Adrian Littlewood believes technological developments - particularly around data mining - place business at the start of "an incredible wave of productivity for decades to come".
"Airports are awash with data and I think they have only started to wake to the potential and the ability to optimise that," says the Auckland Airport boss. "We've shaved something like 27 minutes off the average arrival processing time since 2009."
Littlewood - acknowledging the part Air NZ has played with its innovative self-service check-ins - says faster through-put delays the point at which more investment has to be triggered to build larger terminals to handle growth. The airport company co-ordinates and shares information security, customs, airlines and travel agents so people can make decisions on a real-time basis to optimise labour and services. "The airport more than any infrastructure is about managing the peaks very carefully because your peak is where your next lick of investment is required. Managing peaks in a streamlined way will deliver benefits in the long term and that is why I think there's some very interesting things there."
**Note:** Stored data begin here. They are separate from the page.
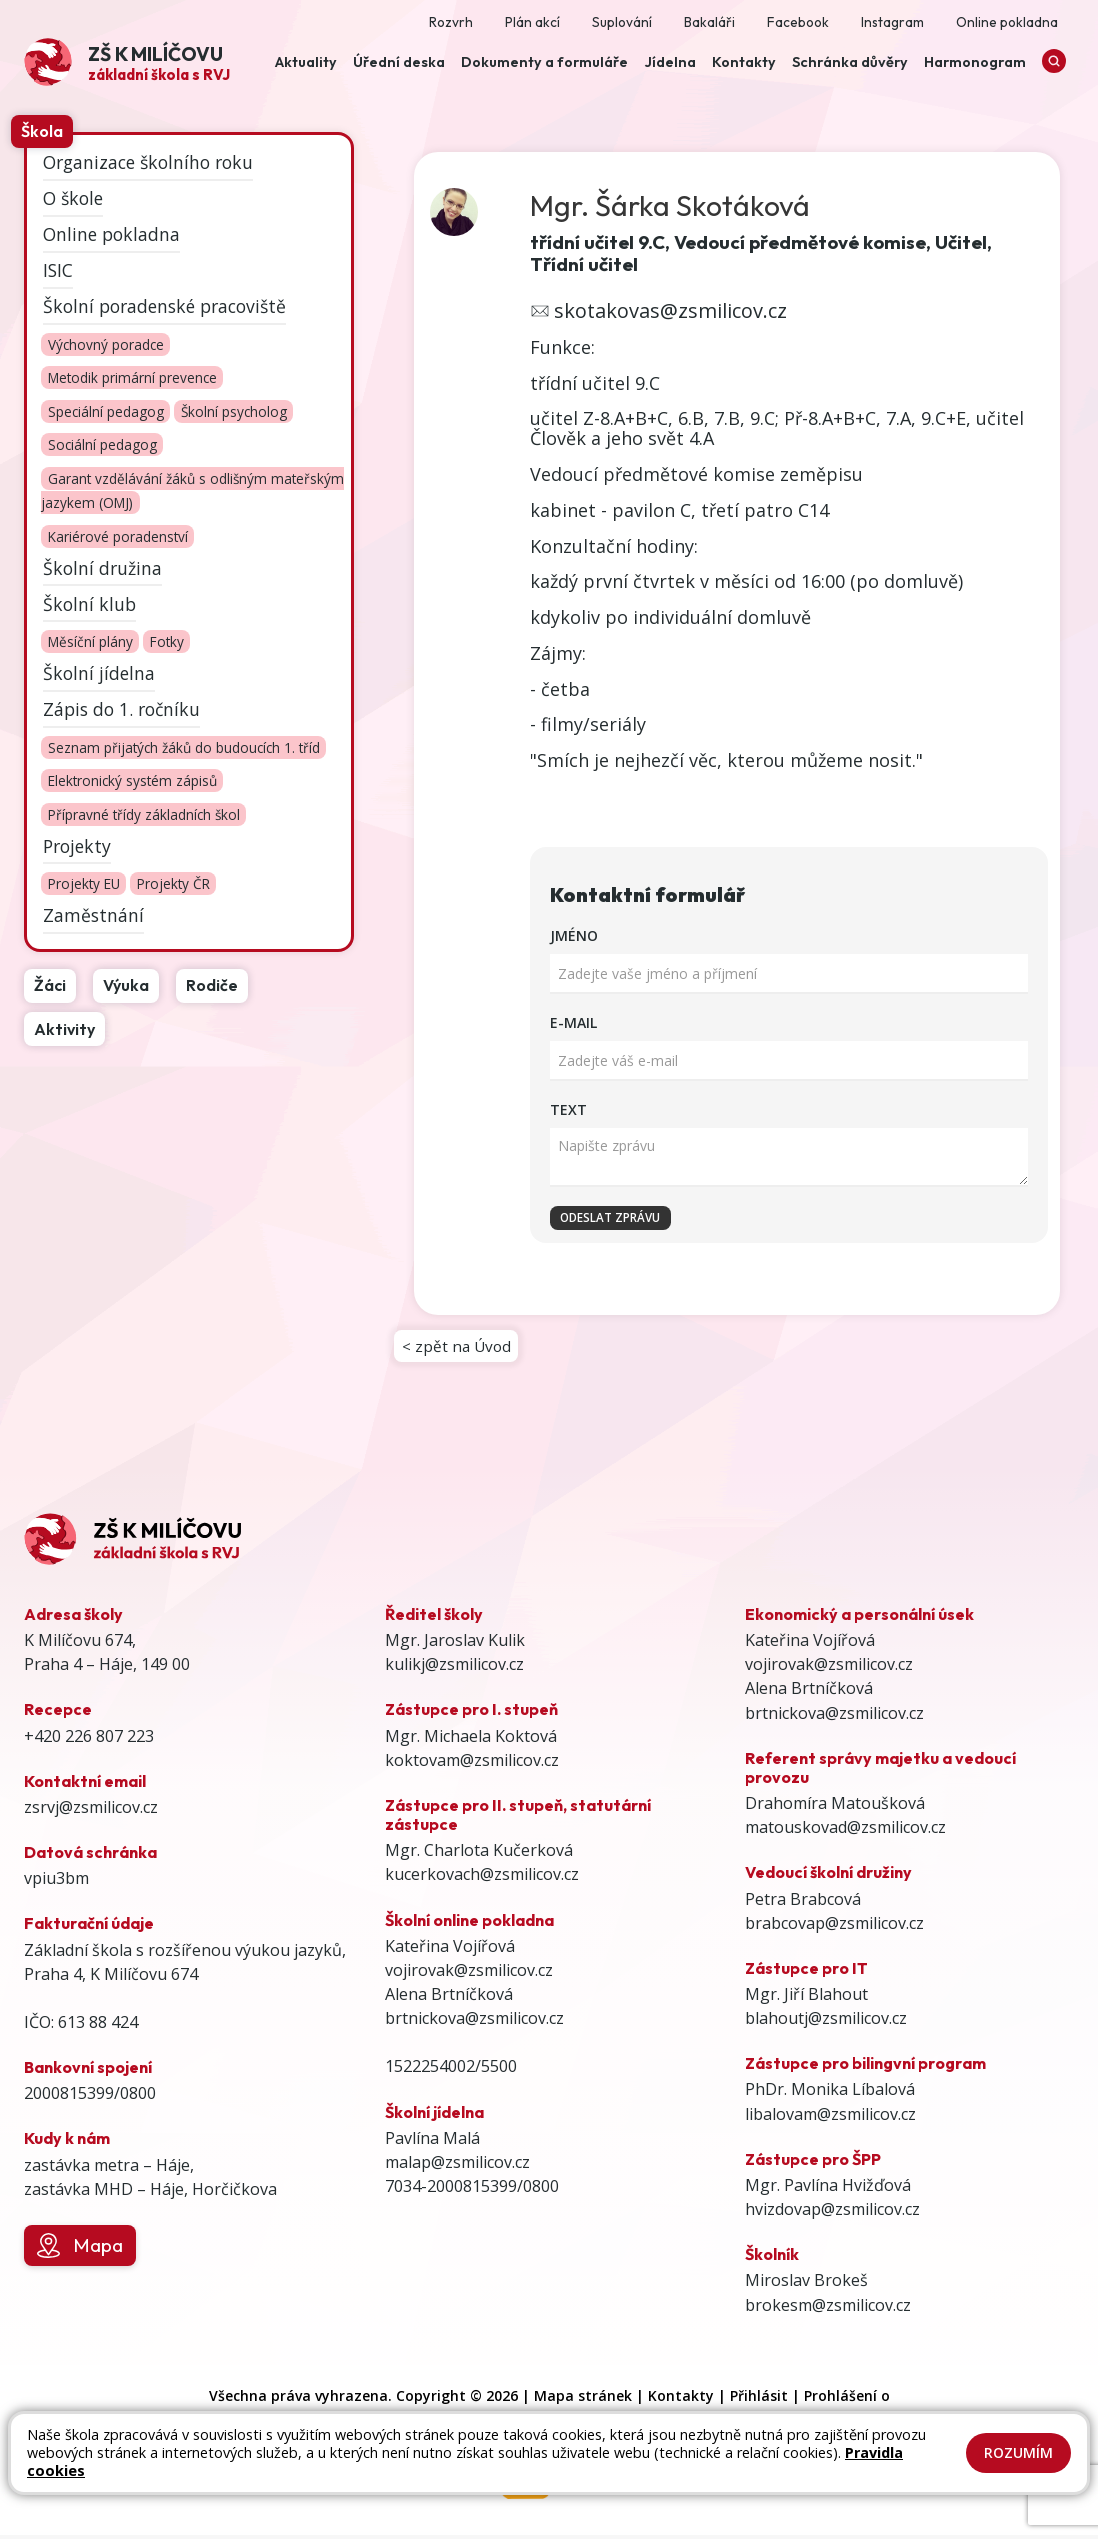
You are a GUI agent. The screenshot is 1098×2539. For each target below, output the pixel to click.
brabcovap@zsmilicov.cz (834, 1927)
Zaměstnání (93, 915)
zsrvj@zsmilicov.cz (91, 1811)
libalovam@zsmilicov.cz (830, 2118)
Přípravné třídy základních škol (144, 814)
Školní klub (89, 603)
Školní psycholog (234, 411)
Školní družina (102, 567)
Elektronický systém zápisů (132, 781)
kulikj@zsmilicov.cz (454, 1668)
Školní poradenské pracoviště (164, 306)
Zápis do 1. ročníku (121, 709)
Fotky (167, 642)
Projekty (77, 846)
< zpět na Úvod (458, 1348)
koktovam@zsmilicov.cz (472, 1764)
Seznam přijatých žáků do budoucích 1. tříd (184, 747)
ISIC (58, 270)
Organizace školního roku (148, 162)
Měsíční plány (90, 642)
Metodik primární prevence (132, 378)
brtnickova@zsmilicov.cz (474, 2022)
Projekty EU (84, 884)
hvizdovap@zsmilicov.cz (832, 2213)
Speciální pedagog (106, 411)
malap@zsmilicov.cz (457, 2166)
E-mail (573, 1022)
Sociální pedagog (102, 445)
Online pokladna (111, 234)
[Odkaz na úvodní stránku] (127, 62)
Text (568, 1109)
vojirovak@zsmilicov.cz (469, 1974)
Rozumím (1018, 2452)
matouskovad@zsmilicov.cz (845, 1831)
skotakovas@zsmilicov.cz (670, 310)
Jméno (574, 935)
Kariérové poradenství (118, 536)
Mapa (79, 2250)
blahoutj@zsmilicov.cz (826, 2022)
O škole (73, 198)
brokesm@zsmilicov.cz (828, 2309)
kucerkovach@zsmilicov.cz (482, 1878)
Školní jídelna (99, 673)
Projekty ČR (173, 884)
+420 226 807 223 (89, 1740)
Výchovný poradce (106, 344)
Littlewood - one of a new wave of tourism chiefs including Air New Zealand's Christopher Luxon and Tourism NZ's Martin Sneddon - says the airport has reoriented to be much more engaged in the industry driving tourism growth here. On Luxon he says "I think we've both been quite open about our objective around genuine capacity growth in this country and this means that we are aligned and that's fantastic.
Littlewood cites Ambition 2020 ("our provocation to the industry") as integral to lifting the tourism industry's sights to what is possible. "When you've got 3 billion people in Asia Pacific about to merge into middle classes you know once they've got a roof over their head, protein in their tummy and education, what they want to do is travel."